WORK REQUEST:
Produce word for word the lines of the data below running from the one that has "Look at this" to the one that has "Answer in <instances>...</instances>.", inclusive, and no others.

Saved entries:
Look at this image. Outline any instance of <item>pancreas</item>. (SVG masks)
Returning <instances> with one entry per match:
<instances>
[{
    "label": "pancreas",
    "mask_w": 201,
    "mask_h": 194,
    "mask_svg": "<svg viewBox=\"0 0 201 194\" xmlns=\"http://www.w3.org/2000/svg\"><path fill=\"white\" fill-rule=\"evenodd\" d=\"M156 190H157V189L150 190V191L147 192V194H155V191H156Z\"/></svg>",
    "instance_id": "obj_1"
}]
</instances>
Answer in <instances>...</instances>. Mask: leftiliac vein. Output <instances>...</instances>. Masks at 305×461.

==

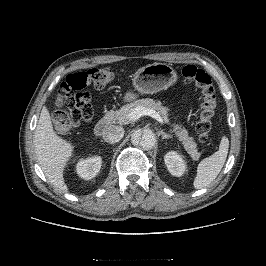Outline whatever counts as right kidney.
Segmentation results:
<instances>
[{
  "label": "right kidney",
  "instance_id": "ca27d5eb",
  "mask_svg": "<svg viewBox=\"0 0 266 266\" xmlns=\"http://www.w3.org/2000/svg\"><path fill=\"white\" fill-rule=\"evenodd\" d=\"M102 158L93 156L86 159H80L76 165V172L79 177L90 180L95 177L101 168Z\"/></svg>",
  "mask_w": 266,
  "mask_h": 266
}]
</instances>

RESPONSE TO THE TASK:
Look at this image. Outline any instance of <item>pancreas</item>. (SVG masks)
Returning <instances> with one entry per match:
<instances>
[{
    "label": "pancreas",
    "mask_w": 201,
    "mask_h": 194,
    "mask_svg": "<svg viewBox=\"0 0 201 194\" xmlns=\"http://www.w3.org/2000/svg\"><path fill=\"white\" fill-rule=\"evenodd\" d=\"M156 190H157V189L150 190V191L147 192V194H155V191H156Z\"/></svg>",
    "instance_id": "obj_1"
}]
</instances>
Answer in <instances>...</instances>. Mask: leftiliac vein. Output <instances>...</instances>. Masks at 305×461.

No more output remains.